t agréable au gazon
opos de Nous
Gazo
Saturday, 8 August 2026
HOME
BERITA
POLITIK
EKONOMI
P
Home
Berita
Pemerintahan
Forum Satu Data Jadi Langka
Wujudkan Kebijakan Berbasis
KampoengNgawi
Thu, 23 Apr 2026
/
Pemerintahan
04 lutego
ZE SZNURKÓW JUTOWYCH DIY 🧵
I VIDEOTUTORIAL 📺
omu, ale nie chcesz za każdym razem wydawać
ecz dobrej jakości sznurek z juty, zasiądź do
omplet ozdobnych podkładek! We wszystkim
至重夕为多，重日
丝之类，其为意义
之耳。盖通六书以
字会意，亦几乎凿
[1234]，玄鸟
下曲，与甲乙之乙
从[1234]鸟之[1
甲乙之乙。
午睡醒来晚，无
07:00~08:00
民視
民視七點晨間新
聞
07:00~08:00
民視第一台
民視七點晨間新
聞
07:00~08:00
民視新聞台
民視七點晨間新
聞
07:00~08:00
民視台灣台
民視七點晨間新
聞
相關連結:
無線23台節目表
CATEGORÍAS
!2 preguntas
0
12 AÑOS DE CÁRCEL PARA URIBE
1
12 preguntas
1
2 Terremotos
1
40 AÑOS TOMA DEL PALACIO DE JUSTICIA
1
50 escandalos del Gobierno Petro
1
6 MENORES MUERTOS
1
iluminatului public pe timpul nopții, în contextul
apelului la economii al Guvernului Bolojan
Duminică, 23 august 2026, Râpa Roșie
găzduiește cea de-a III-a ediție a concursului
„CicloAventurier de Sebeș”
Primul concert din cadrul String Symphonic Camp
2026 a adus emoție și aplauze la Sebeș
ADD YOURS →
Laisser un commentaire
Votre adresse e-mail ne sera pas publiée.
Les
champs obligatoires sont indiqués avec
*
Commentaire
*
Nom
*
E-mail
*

○ ○ ○ ○ ○

**EXERCISE DIRECTIONS**
Set down the material above in full, keeping each line exactly as it is.

**TASK RESPONSE**
t agréable au gazon
opos de Nous
Gazo
Saturday, 8 August 2026
HOME
BERITA
POLITIK
EKONOMI
P
Home
Berita
Pemerintahan
Forum Satu Data Jadi Langka
Wujudkan Kebijakan Berbasis
KampoengNgawi
Thu, 23 Apr 2026
/
Pemerintahan
04 lutego
ZE SZNURKÓW JUTOWYCH DIY 🧵
I VIDEOTUTORIAL 📺
omu, ale nie chcesz za każdym razem wydawać
ecz dobrej jakości sznurek z juty, zasiądź do
omplet ozdobnych podkładek! We wszystkim
至重夕为多，重日
丝之类，其为意义
之耳。盖通六书以
字会意，亦几乎凿
[1234]，玄鸟
下曲，与甲乙之乙
从[1234]鸟之[1
甲乙之乙。
午睡醒来晚，无
07:00~08:00
民視
民視七點晨間新
聞
07:00~08:00
民視第一台
民視七點晨間新
聞
07:00~08:00
民視新聞台
民視七點晨間新
聞
07:00~08:00
民視台灣台
民視七點晨間新
聞
相關連結:
無線23台節目表
CATEGORÍAS
!2 preguntas
0
12 AÑOS DE CÁRCEL PARA URIBE
1
12 preguntas
1
2 Terremotos
1
40 AÑOS TOMA DEL PALACIO DE JUSTICIA
1
50 escandalos del Gobierno Petro
1
6 MENORES MUERTOS
1
iluminatului public pe timpul nopții, în contextul
apelului la economii al Guvernului Bolojan
Duminică, 23 august 2026, Râpa Roșie
găzduiește cea de-a III-a ediție a concursului
„CicloAventurier de Sebeș”
Primul concert din cadrul String Symphonic Camp
2026 a adus emoție și aplauze la Sebeș
ADD YOURS →
Laisser un commentaire
Votre adresse e-mail ne sera pas publiée.
Les
champs obligatoires sont indiqués avec
*
Commentaire
*
Nom
*
E-mail
*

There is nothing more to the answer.